Kiama, 120 kilometres south of Sydney, is known for its sand, surf and a world-famous blowhole.
But the town is also now a "dementia-friendly community" after it was selected to be a prototype location by peak body Dementia Australia.
At the library, there’s a frosted easy-to-read entry sign, substantial dementia resources, and signs in the toilets reminding users which way to turn the door handle.
The bigger difference, though, is in attitudes and understanding.
At the Stone Wall Cafe, staff have been trained to speak slowly, give customers extra time and not ask them too many questions.
A seniors exercise group has extra staff on hand to assist those participants with moderate levels of dementia.
“If it looks like they're confused or simply just not getting it, then we usually have a one-on-one person there with them,” physiotherapist Kate Watkins tells SBS News.
“We run a lot of community education ... helping people to understand how the disease impacts on people’s brains and their sensory processing," says Nick Guggisberg of the Kiama Municipal Council.
"But it’s about understanding the environment as well, looking for physical things that become confusing and distressing, and reducing them."
Segregation 'a breach of human rights'
Kiama’s aim of encouraging social inclusion is in stark contrast to the procession of horror stories heard at the aged care royal commission in Sydney this month that have focussed largely on the over-use of physical restraints within such facilities.
Dementia researcher Professor Richard Fleming of Wollongong University says authorities should also realise that “the built environment can be used as a form of restraint”.
Dementia support advocate Kate Swaffer told the royal commission last week that her late father-in-law spent his final years in a locked aged care ward.
“He felt he had no freedom. Every single day we visited him, he asked us why we'd locked him in jail,” she told SBS News.
Ms Swaffer - who herself was diagnosed with early onset dementia at age 49 - said: “I completely understand that some people need assisted living, but I don’t believe that institutions are the way forward and I completely believe that segregation is a complete breach of my and everyone else's human rights.”
“We don't segregate people with intellectual disabilities or with mental illness or other physical disabilities anymore like we used to. We learned from institutions with orphans in them that institutional care generally breeds much worse care.”

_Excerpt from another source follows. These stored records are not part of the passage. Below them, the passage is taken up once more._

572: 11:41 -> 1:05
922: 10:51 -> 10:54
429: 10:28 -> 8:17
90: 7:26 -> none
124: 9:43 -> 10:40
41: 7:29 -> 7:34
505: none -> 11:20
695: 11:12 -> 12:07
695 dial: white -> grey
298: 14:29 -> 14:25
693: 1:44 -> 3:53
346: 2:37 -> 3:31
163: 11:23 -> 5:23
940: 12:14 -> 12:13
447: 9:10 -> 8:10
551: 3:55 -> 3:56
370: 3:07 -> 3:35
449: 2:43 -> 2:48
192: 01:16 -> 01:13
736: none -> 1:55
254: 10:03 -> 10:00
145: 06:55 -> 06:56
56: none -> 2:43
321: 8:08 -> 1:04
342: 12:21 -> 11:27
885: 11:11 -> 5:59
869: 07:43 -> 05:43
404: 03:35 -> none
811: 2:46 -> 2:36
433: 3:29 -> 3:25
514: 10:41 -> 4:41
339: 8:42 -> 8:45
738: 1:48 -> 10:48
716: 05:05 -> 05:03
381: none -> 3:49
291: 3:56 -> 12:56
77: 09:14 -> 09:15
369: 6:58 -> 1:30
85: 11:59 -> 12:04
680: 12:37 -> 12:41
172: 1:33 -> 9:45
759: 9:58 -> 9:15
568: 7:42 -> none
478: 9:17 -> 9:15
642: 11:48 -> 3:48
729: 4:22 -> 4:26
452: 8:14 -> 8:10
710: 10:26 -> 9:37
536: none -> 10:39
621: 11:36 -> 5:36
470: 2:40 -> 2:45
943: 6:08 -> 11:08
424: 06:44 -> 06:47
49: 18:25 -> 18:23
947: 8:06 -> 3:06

In 2016, a Senate inquiry looked into the indefinite detention of people with cognitive and psychiatric Impairment.
The final report found detention was "a significant problem within the aged care context” and that it was "often informal, unregulated and unlawful”.
But the report made no recommendations on dementia.
Some experts blame Australia's aged care facilities.
“Let’s face it, most of them were built more than 20 years ago” says Professor Fleming.
“Our knowledge of what makes a good environment for people with dementia has improved quite dramatically since.”
Some newer builds are taking heed of such research.
Professor Fleming, who is also the executive director of Dementia Training Australia, was a key advisor in the design of The Village by Scalabrini, a facility for those living with dementia and aged related care needs which opened last year in Drummoyne, in Sydney’s inner west.
Residents move around freely in its central piazza, which is comfortingly familiar, as around half of them are of Italian heritage.
A ‘nonna's kitchen’ offers a further boost to their confidence and competence. And inside the ‘casas’ - or apartments - there are no large, intimidating spaces; bedrooms have different-coloured doors that can be easily identified and residents can clearly see their bathrooms from their beds.
“We provide a home-like environment that creates memory cues for residents’” said the facility’s chief executive Chris Grover.
“We provide things as simple as paintings that don't seek to encourage adverse behaviours but rather encourage good behaviours.”
“There's strong evidence that people who live in a well-designed environment have lower levels of agitation, depression and apathy, and lower use of medications,” Professor Fleming said.
Outside aged care, Dennis Frost sits on Dementia Australia’s Dementia Friendly Communities Advisory Group, and credits the “non-tokenistic” involvement of people living with dementia for Kiama’s success in eroding the stigma.
“There's also now enough businesses and people in the town that are really dementia-aware, that if you do have a problem you can ask.”
Further afield, an alternative model starting to take hold is that of specific dementia zones or villages. One is currently under construction near Hobart.
Kiama Council has eschewed that approach.
“There are pros and cons with whatever strategy you choose to pursue,” said the council’s Mr Guggisberg.
“But a specific community designed for people living with dementia, in a sense isolates them further from the community. Our approach has always been to try to address the social implications of living with dementia.
There are around 20 designated “dementia-friendly communities” around Australia, but Mr Frost believes change isn’t happening quickly enough.
Singapore and other countries, he says, have initiatives such as cafes, staffed entirely by people with dementia.
“I can’t see that being taken up in Australia at this stage … There’s still too much stigma and assumptions that need to be taken care of, such as trusting people with dementia with money.”
“And some of the clinical views I’ve seen in Australia … they still can’t accept there’s anything to dementia other than that there’s a loss of memory and an early demise”.